Michael Hauge on Plotting

Last month I talked about Michael Hauge’s conceptualization of Character . This month I’ll tell you what he says about Plot. This is not meant to substitute for attending one of his workshops, watching his DVDs, listening to his CD, or reading his books. Check his website here for more information. Remember, Hauge is primarily addressing the writing of screenplays, but what he says can also apply to writing popular fiction, like Romance.

Hauge says that all stories are about a character pursuing a visible desire and facing visible conflict. The purpose of any story is to elicit emotion. In a good plot, the right thing happens at the right time to elicit maximum emotion. (There’s a great question to ask yourself with every scene—Have I made the right thing happen at the right time and does it elicit maximum emotion?)

Hauge describes a Six Stage Plot Structure

1. Set-up
The purpose of the set-up is to draw you into the setting and to establish tone. The set-up also ought to create sympathy for the main character—the hero-- (in a Romance, this character/hero could be the hero, the heroine, or both) and shows the hero in his ordinary world.
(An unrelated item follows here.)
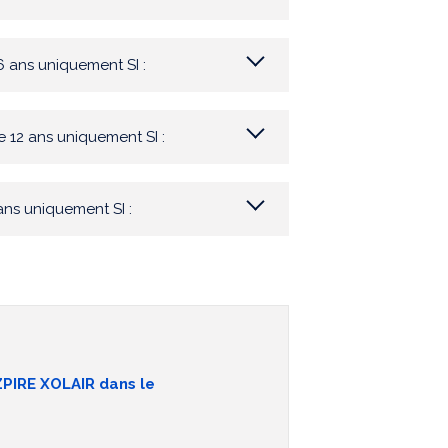
6 ans uniquement SI :
e 12 ans uniquement SI :
ans uniquement SI :
PIRE XOLAIR dans le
At the end of the set-up, at approximately the 10% mark of the total screenplay (or book), there is a turning point, an opportunity that gives the hero a new goal and moves him into a new situation.

2. New Situation
Now the hero begins to pursue his new goal, until at the 25% mark something happens that creates a change of plans in pursuit of his goal.

3. Progress
The hero overcomes obstacles in pursuit of his goal until the 50% mark, the Point of No Return. At this point the hero makes a full commitment to the goal and he burns his bridges behind him. Now he can never go back to his ordinary world. Hauge says that in a love story, this event is often something that takes the romance to a new level—like a love scene.

4. Complications.
Now it becomes more difficult for the hero to achieve his goal. The obstacles become bigger. At the 75% mark there is a Major Setback, in a Romance, Hauge says, this means a break-up. All is lost. The hero can’t go back and his original plan won’t work.

5. Final Push
In the final push, the hero summons every last ounce of courage to try one more do-or-die thing until the 90 to 99% mark, the Climax, the moment which resolves the hero’s outer motivation and results in an inner transformation. The story is resolved.

6. Aftermath
The aftermath shows what the character’s ordinary life looks like now. It shows the hero with the reward of his journey.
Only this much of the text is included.